Task prompt: Without copying the images, write out all the entries below verbatim.

Dataset entries:
Start of Block
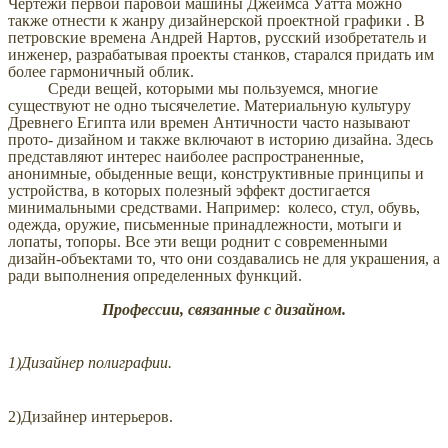
Чертежи первой паровой машины Джеймса Уатта можно
также отнести к жанру дизайнерской проектной графики . В
петровские времена Андрей Нартов, русский изобретатель и
инженер, разрабатывая проекты станков, старался придать им
более гармоничный облик.
Среди вещей, которыми мы пользуемся, многие
существуют не одно тысячелетие. Материальную культуру
Древнего Египта или времен Античности часто называют
прото- дизайном и также включают в историю дизайна. Здесь
представляют интерес наиболее распространенные,
анонимные, обыденные вещи, конструктивные принципы и
устройства, в которых полезный эффект достигается
минимальными средствами. Например: колесо, стул, обувь,
одежда, оружие, письменные принадлежности, мотыги и
лопаты, топоры. Все эти вещи роднит с современными
дизайн-объектами то, что они создавались не для украшения, а
ради выполнения определенных функций.
Профессии, связанные с дизайном.
1)Дизайнер полиграфии.
2)Дизайнер интерьеров.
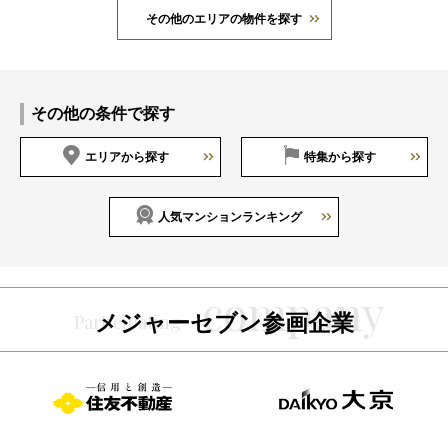
その他のエリアの物件を探す
その他の条件で探す
エリアから探す
特集から探す
人気マンションランキング
メジャーセブン参画企業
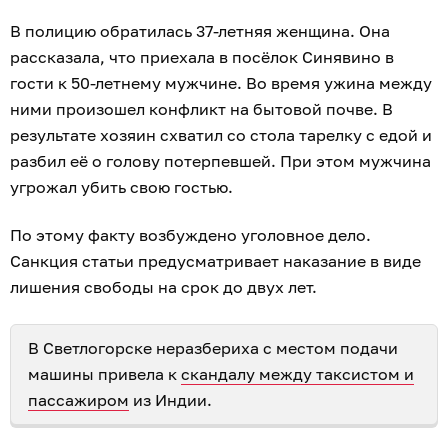
В полицию обратилась 37-летняя женщина. Она
рассказала, что приехала в посёлок Синявино в
гости к 50-летнему мужчине. Во время ужина между
ними произошел конфликт на бытовой почве. В
результате хозяин схватил со стола тарелку с едой и
разбил её о голову потерпевшей. При этом мужчина
угрожал убить свою гостью.
По этому факту возбуждено уголовное дело.
Санкция статьи предусматривает наказание в виде
лишения свободы на срок до двух лет.
В Светлогорске неразбериха с местом подачи
машины привела к
скандалу между таксистом и
пассажиром
из Индии.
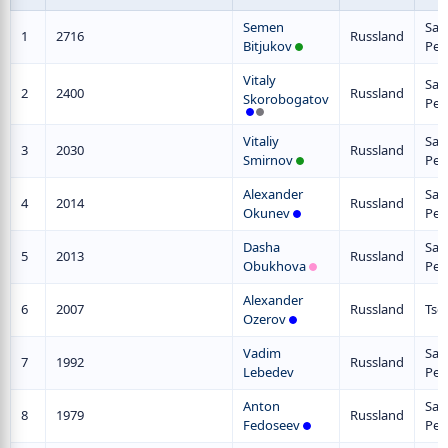
Semen
San
1
2716
Russland
Bitjukov
Pet
Vitaly
San
2
2400
Russland
Skorobogatov
Pet
Vitaliy
San
3
2030
Russland
Smirnov
Pet
Alexander
San
4
2014
Russland
Okunev
Pet
Dasha
San
5
2013
Russland
Obukhova
Pet
Alexander
6
2007
Russland
Tsc
Ozerov
Vadim
San
7
1992
Russland
Lebedev
Pet
Anton
San
8
1979
Russland
Fedoseev
Pet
End of Block
The completed task:
Чертежи первой паровой машины Джеймса Уатта можно
также отнести к жанру дизайнерской проектной графики . В
петровские времена Андрей Нартов, русский изобретатель и
инженер, разрабатывая проекты станков, старался придать им
более гармоничный облик.
Среди вещей, которыми мы пользуемся, многие
существуют не одно тысячелетие. Материальную культуру
Древнего Египта или времен Античности часто называют
прото- дизайном и также включают в историю дизайна. Здесь
представляют интерес наиболее распространенные,
анонимные, обыденные вещи, конструктивные принципы и
устройства, в которых полезный эффект достигается
минимальными средствами. Например: колесо, стул, обувь,
одежда, оружие, письменные принадлежности, мотыги и
лопаты, топоры. Все эти вещи роднит с современными
дизайн-объектами то, что они создавались не для украшения, а
ради выполнения определенных функций.
Профессии, связанные с дизайном.
1)Дизайнер полиграфии.
2)Дизайнер интерьеров.
その他のエリアの物件を探す
その他の条件で探す
エリアから探す
特集から探す
人気マンションランキング
メジャーセブン参画企業
В полицию обратилась 37-летняя женщина. Она
рассказала, что приехала в посёлок Синявино в
гости к 50-летнему мужчине. Во время ужина между
ними произошел конфликт на бытовой почве. В
результате хозяин схватил со стола тарелку с едой и
разбил её о голову потерпевшей. При этом мужчина
угрожал убить свою гостью.
По этому факту возбуждено уголовное дело.
Санкция статьи предусматривает наказание в виде
лишения свободы на срок до двух лет.
В Светлогорске неразбериха с местом подачи
машины привела к
скандалу между таксистом и
пассажиром
из Индии.
Semen
San
1
2716
Russland
Bitjukov
Pet
Vitaly
San
2
2400
Russland
Skorobogatov
Pet
Vitaliy
San
3
2030
Russland
Smirnov
Pet
Alexander
San
4
2014
Russland
Okunev
Pet
Dasha
San
5
2013
Russland
Obukhova
Pet
Alexander
6
2007
Russland
Tsc
Ozerov
Vadim
San
7
1992
Russland
Lebedev
Pet
Anton
San
8
1979
Russland
Fedoseev
Pet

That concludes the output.